INSURING A SECOND HOME
Top Ways to Save
If your second home is typically unoccupied for periods of time, it’s worth investing in items that create insurance discounts to offset the cost of your premium. This includes smoke detectors, fire extinguishers, deadbolts and a central alarm system for burglaries, fire and low temperatures that contacts an outside service.
Second homes generally cost more to insure. This is because premiums are based on a variety of factors such the amount of time that it will be unoccupied, its location and the liability from renting the property. Often the qualities that attracted you to your second home—such as its location—are the same ones that can make insuring it more costly. Depending on the location and features of a second home, the risk of natural disaster, or even the presence of a pool, you may find coverage difficult to obtain. If you’re considering the purchase of a second home, contact us to learn more about the cost of insuring the property.
Protecting Your Home Away From Home
If you’re investing in a second home, we’ve gathered some insurance basics that will help you make the best buying decision when it comes to determining insurability and estimating your ongoing cost of ownership.
Dwelling Fire Insurance
Since most homeowner policies require occupancy as a condition of insurance, the fact that you visit infrequently may preclude you from obtaining full homeowners coverage. Dwelling fire insurance is an alternate coverage option utilized in insuring residential rental or non-owner occupancy property, including vacant property. A dwelling fire policy continues to offer coverage for a home and other structures (e.g., detached sheds or garages) for perils named in the policy. Named perils listed in a typical dwelling fire policy protect against damage caused by fire, collapse, lightning, wind, hail, explosion and smoke. For more coverage, consider adding personal property protection.
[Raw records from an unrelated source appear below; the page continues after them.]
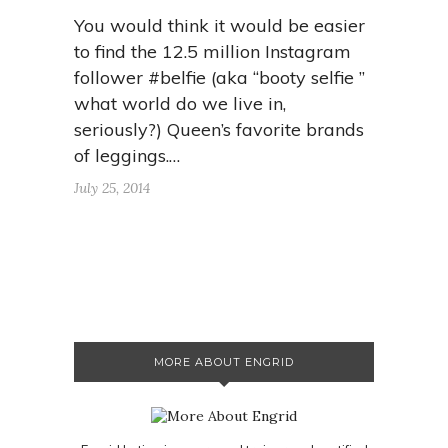
You would think it would be easier
to find the 12.5 million Instagram
follower #belfie (aka “booty selfie ”
what world do we live in,
seriously?) Queen’s favorite brands
of leggings.…
July 25, 2014
MORE ABOUT ENGRID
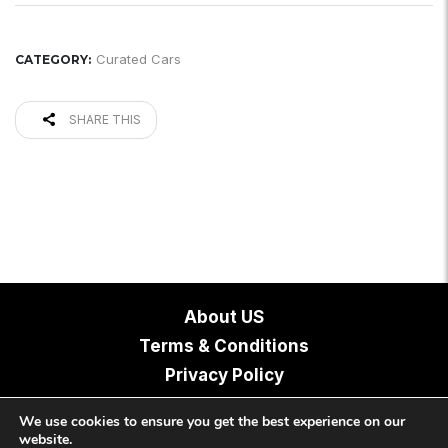
Curated Cars
CATEGORY:
SHARE THIS
About US
Terms & Conditions
Privacy Policy
Contact
We use cookies to ensure you get the best experience on our
website.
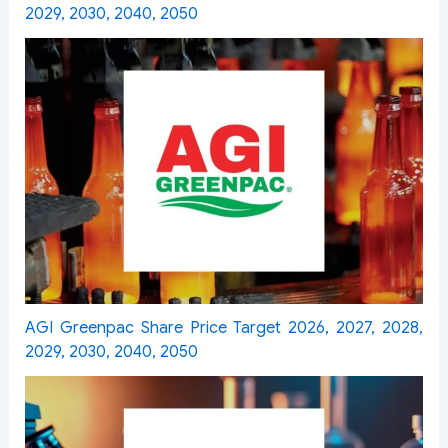
2029, 2030, 2040, 2050
AGI Greenpac Share Price Target 2026, 2027, 2028,
2029, 2030, 2040, 2050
Renting Out Your Home to Others?
Whether your second property is an apartment unit or a family home, if you’re renting the property, you will have little control over the physical damage that can occur in or on it. To mitigate your risks, tenant-occupied dwelling insurance will cover the costs incurred by damage, including fire, storms, burglary and vandalism. However, it doesn’t cover your tenant’s personal property. Renting your property furnished or unfurnished also has insurance coverage implications. If you are renting your property furnished, make sure to let us know. We can advise you on the best coverage options and whether you need to consider requiring longer-term tenants to carry additional renters insurance. As with all homeowners insurance, it’s important to be sure that there is enough coverage to protect all of your property values and assets when purchasing coverage.
At a minimum, your lender will require that you carry hazard insurance to protect your property against damage from theft, fire, flooding and windstorms. It’s also a good idea to add liability insurance—which covers you and members of your household for accidental injuries to your visitors. For an extra layer of protection, a personal umbrella liability policy extends your liability coverage for properties named in the policy.